As a Moments subpage, all spoilers are unmarked as per policy. You Have Been Warned.

  • The ore-crusher scene. Dear god.
  • Also the scene where an FBI agent has been covered in Shoggoth acid and can only yell gibberish as Hoover tries to get him to say what he ran into. Eventually, Hoover takes out a gun and shoots him. He then turns to you and says: "What're you looking at me like that for? He was an agent, he knew the risks!"
  • And about the Shoggoth itself. It's gigantic, capable of forming eyes, mouths, tentacles and weird "blossom"-things wherever it wants to attack you. One thing that was added to the Shoggoth for this game that makes it even worse is that its entire body is highly corrossive, able to burn you with the slightest touch. Staring at the abomination will have Jack lose sanity so quickly that his vision warps and blurs while he mutters to himself in sheer panic.

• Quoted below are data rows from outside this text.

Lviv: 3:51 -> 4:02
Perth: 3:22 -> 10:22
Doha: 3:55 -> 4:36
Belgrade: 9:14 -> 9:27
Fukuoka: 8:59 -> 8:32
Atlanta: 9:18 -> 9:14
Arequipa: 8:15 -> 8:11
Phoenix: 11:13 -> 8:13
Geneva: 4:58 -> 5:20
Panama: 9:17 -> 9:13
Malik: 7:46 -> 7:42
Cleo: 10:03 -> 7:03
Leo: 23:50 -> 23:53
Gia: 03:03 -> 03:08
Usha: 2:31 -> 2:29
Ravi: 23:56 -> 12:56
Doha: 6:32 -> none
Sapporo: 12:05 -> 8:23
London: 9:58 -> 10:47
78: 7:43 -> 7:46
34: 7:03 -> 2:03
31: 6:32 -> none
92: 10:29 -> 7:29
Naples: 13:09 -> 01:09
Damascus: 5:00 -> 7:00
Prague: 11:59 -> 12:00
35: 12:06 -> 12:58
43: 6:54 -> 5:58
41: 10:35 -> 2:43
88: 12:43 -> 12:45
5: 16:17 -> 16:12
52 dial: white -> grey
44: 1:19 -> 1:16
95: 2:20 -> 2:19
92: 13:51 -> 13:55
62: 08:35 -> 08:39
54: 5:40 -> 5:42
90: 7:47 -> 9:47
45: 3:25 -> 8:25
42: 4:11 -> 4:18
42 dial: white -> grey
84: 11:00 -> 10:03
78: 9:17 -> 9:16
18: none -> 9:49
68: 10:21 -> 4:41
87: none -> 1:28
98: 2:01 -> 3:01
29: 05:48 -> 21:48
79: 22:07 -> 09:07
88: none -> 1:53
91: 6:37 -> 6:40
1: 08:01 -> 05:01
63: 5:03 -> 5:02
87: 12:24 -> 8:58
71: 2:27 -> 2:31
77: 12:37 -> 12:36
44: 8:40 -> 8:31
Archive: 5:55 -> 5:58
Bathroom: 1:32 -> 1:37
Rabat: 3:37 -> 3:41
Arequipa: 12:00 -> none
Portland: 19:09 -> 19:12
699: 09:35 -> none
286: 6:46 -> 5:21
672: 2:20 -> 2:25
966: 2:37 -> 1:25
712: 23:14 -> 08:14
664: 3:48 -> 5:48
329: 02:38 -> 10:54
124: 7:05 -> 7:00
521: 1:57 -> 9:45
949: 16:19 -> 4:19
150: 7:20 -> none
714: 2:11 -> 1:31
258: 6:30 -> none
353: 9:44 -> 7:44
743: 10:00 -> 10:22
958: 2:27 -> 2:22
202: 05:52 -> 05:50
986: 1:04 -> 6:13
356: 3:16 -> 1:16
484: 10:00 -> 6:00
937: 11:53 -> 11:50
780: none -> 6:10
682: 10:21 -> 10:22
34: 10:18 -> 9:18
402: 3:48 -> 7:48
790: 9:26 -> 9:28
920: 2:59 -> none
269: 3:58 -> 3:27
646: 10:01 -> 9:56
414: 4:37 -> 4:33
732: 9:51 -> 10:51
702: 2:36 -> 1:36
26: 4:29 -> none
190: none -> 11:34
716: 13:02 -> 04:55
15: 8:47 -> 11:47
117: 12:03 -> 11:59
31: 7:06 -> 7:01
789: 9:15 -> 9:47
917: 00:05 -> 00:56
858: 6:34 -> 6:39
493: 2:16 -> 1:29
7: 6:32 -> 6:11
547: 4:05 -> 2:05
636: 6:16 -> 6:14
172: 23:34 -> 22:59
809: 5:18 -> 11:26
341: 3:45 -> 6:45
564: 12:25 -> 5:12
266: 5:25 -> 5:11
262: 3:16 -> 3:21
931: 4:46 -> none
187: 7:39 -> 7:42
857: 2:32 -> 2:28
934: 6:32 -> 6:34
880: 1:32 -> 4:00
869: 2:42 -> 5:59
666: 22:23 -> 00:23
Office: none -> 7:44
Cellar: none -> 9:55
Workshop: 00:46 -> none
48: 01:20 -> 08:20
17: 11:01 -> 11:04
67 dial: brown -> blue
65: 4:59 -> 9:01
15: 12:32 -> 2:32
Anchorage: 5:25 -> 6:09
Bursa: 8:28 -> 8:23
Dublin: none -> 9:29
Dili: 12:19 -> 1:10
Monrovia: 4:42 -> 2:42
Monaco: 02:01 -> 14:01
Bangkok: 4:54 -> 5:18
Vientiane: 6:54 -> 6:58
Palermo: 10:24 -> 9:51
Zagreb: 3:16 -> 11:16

  • When the Fishmen in the Hell Hotel try to kill Jack in his sleep. And they learn he's awake and aware of what's going on. And he's completely unarmed. You then have to push shelves and lock doors on your way out as fast as you possibly can.
    • During the chase, you stumble into the bedroom of a nearby building, rudly awakening a Deep One Hybrid in her nightgown, screaming bloody murder. Fan Disservice at its finest.
    • The manager's office, which is full of body parts crammed into the file cabinet. There's also a document where he talks about how he'll have to wait to cannibalize his victims until a few hours after they've eaten next time, because the stench of their innards was awful.
    • The build-up to this incident also doesn't help. Jack arrives in town, and pretty much no one is cooperative, much less comprehensible half the time with their abnormal faces and expressions. And every once in a while, you might notice a moving shadow just out of the corner of your vision - or glance out a window and notice the vague silhouette of something distinctly not human out there, watching you before escaping continued sight. Occasionally the screen will suddenly shift to the perspective of something else, moving in your footsteps or around your location, and when it swaps back, whatever was tailing you may or may not be there.
  • The hanged, rotting body of a woman you find in the half-destroyed basement. Complete with Jump Scare.
    Jack: Holy shit!
  • The almshouse, filled with normal, elderly humans that clearly haven't been outside in a long time. It's literally falling apart, the beds are soaked with the smell of sweat and urine, and the building's proprietor is dead and rotting in one of the hallways.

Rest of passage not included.